Participation à la deuxième journée mondiale des soins palliatifs

Pour la deuxième année consécutive, aura lieu le samedi 7 octobre la journée mondiale des soins palliatifs dont le thème est l'accès aux soins pour tous en soulignant le fait que chacun a le droit de recevoir des soins de fin de vie de haute qualité.

Pour la deuxième année consécutive, aura lieu le samedi 7 octobre la journée mondiale des soins palliatifs dont le thème est l’accès aux soins pour tous en soulignant le fait que chacun a le droit de recevoir des soins de fin de vie de haute qualité.
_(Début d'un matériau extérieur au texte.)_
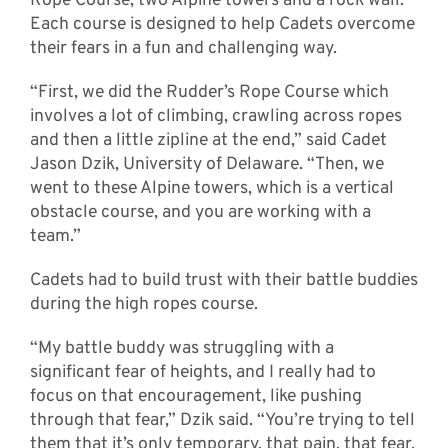
Rope Course, two Alpine towers and a rock wall.
Each course is designed to help Cadets overcome
their fears in a fun and challenging way.
“First, we did the Rudder’s Rope Course which
involves a lot of climbing, crawling across ropes
and then a little zipline at the end,” said Cadet
Jason Dzik, University of Delaware. “Then, we
went to these Alpine towers, which is a vertical
obstacle course, and you are working with a
team.”
Cadets had to build trust with their battle buddies
during the high ropes course.
“My battle buddy was struggling with a
significant fear of heights, and I really had to
focus on that encouragement, like pushing
through that fear,” Dzik said. “You’re trying to tell
them that it’s only temporary, that pain, that fear,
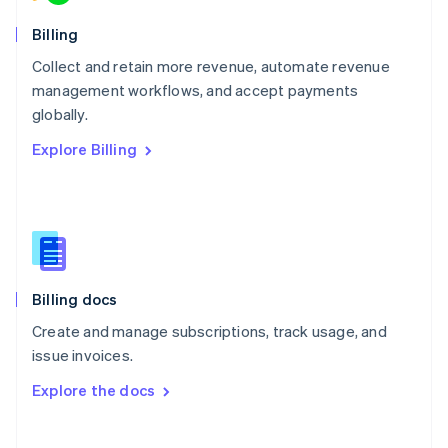
Norway
English
Billing
Poland
Collect and retain more revenue, automate revenue
English
management workflows, and accept payments
Portugal
Português
English
globally.
Romania
Explore Billing
English
Singapore
English
简体中文
Slovakia
English
Slovenia
English
Italiano
Billing docs
Spain
Español
English
Create and manage subscriptions, track usage, and
Sweden
issue invoices.
Svenska
English
Switzerland
Explore the docs
Deutsch
Français
Italiano
English
Thailand
ไทย
English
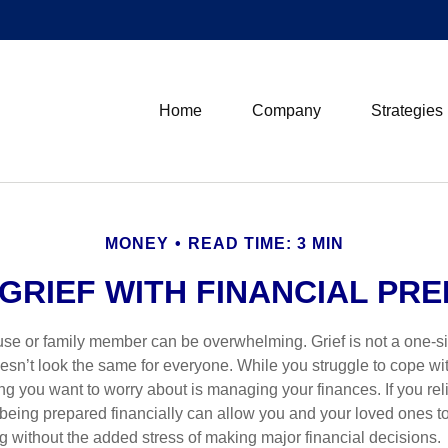
Home
Company
Strategies
MONEY
READ TIME: 3 MIN
GRIEF WITH FINANCIAL PR
use or family member can be overwhelming. Grief is not a one-siz
oesn’t look the same for everyone. While you struggle to cope wi
thing you want to worry about is managing your finances. If you rel
being prepared financially can allow you and your loved ones to
g without the added stress of making major financial decisions.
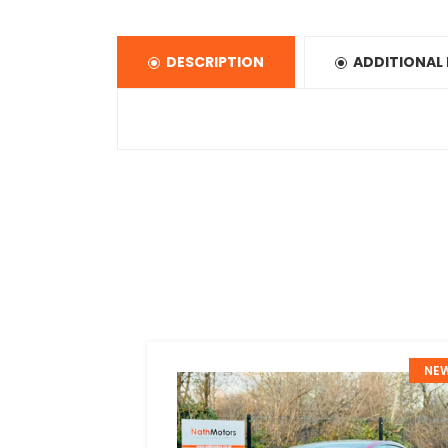
DESCRIPTION
ADDITIONAL
NEW
NE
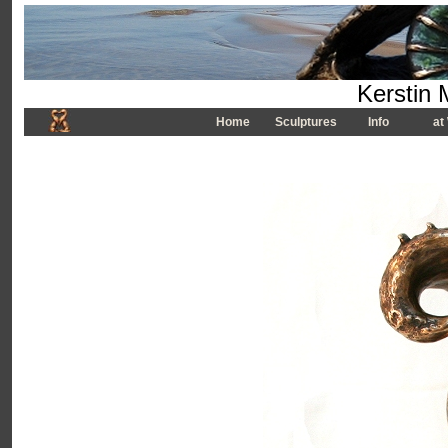
Kerstin 
Home
Sculptures
Info
at 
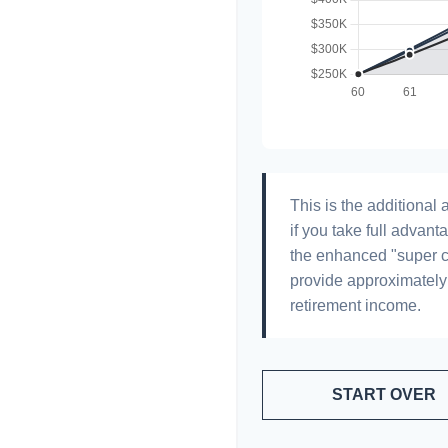
This is the additiona
if you take full advant
the enhanced "super c
provide approximatel
retirement income.
START OVER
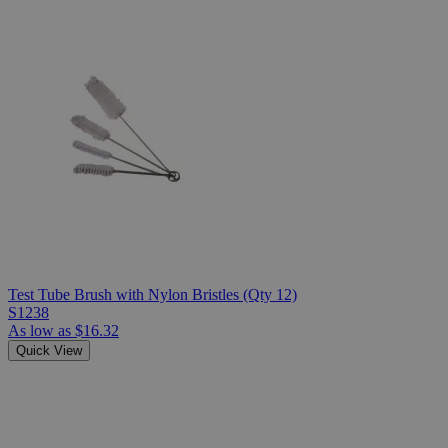
Test Tube Brush with Nylon Bristles (Qty 12)
S1238
As low as
$16.32
Quick View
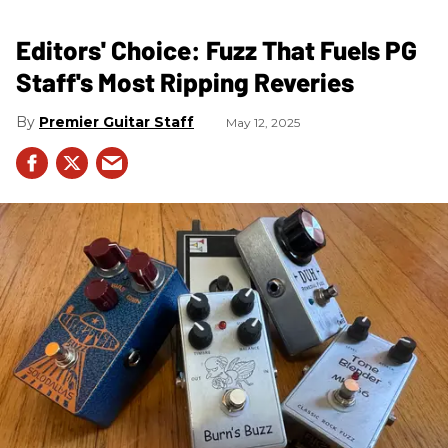
Editors' Choice: Fuzz That Fuels PG
Staff's Most Ripping Reveries
Premier Guitar Staff
May 12, 2025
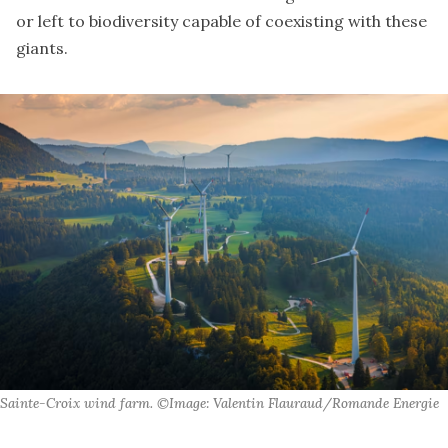
or left to biodiversity capable of coexisting with these
giants.
Sainte-Croix wind farm. ©Image: Valentin Flauraud/Romande Energie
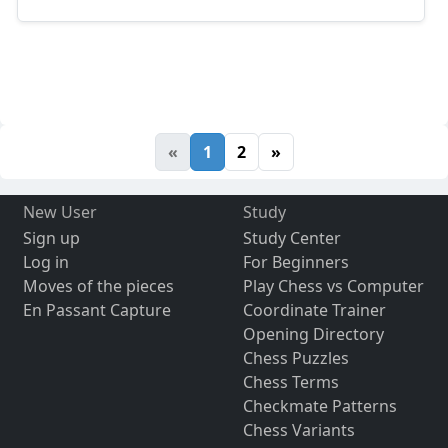
«
1
2
»
New User
Study
Sign up
Study Center
Log in
For Beginners
Moves of the pieces
Play Chess vs Computer
En Passant Capture
Coordinate Trainer
Opening Directory
Chess Puzzles
Chess Terms
Checkmate Patterns
Chess Variants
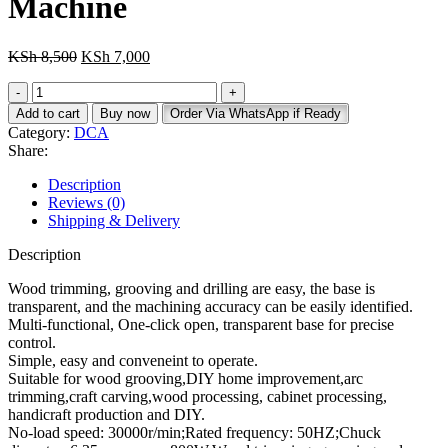
Machine
Original
Current
KSh
8,500
KSh
7,000
price
price
Dca
was:
is:
Electric
KSh 8,500.
KSh 7,000.
Add to cart
Buy now
Order Via WhatsApp if Ready
Wood
Category:
DCA
Trimmer/Hand
Share:
Router
Machine
Description
quantity
Reviews (0)
Shipping & Delivery
Description
Wood trimming, grooving and drilling are easy, the base is
transparent, and the machining accuracy can be easily identified.
Multi-functional, One-click open, transparent base for precise
control.
Simple, easy and conveneint to operate.
Suitable for wood grooving,DIY home improvement,arc
trimming,craft carving,wood processing, cabinet processing,
handicraft production and DIY.
No-load speed: 30000r/min;Rated frequency: 50HZ;Chuck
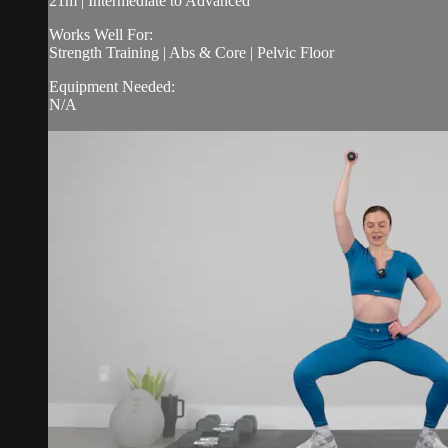
21m | Intermediate to Advanced
Works Well For:
Strength Training | Abs & Core | Pelvic Floor
Equipment Needed:
N/A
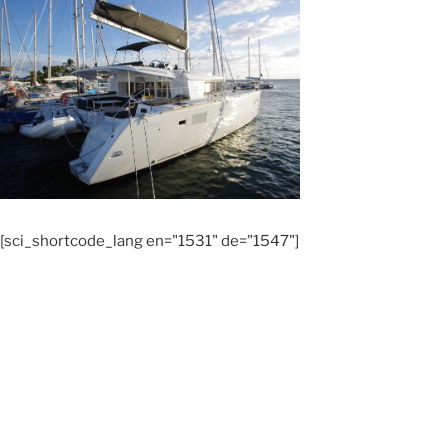
[sci_shortcode_lang en="1531" de="1547"]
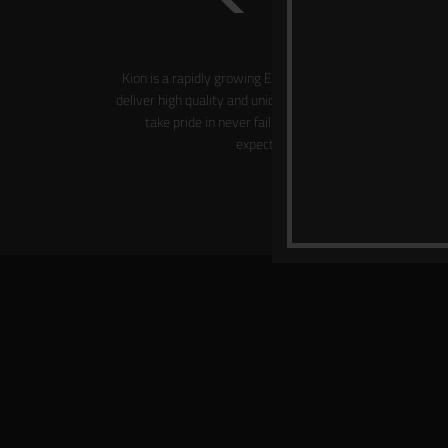
Kion is a rapidly growing Emirati brand which aims to
deliver high quality and uniquely designed products. We
take pride in never failing to meet our clients’
expectations.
Le CHU de Rennes et l’ensemble des acteurs de soins du bassin rennais proposeront au public des animations sur le thème de l’accompagnement et des soins palliatifs dans l’objectif :
– de montrer que la mort ne doit pas être exclue de la société et que l’on peut en parler librement ;
– de dédramatiser le mot « soins palliatifs » et expliquer que les soins palliatifs ce n’est pas seulement accompagner les derniers jours de vie d’une personne ;
– de décrire les différentes structures qui prennent en charge des patients en soins palliatifs et d’expliquer comment elles se coordonnent entre elles ;
– de dire que pour une personne qui souhaite mourir à domicile, il est possible d’organiser une prise en charge très satisfaisante pour que le décès se passe dans de bonnes conditions et que la famille soit accompagnée ;
– d’informer sur les derniers textes de loi qui donnent accès aux soins palliatifs et en particulier la loi dite loi « Leonetti » ;
– de présenter les associations de bénévoles.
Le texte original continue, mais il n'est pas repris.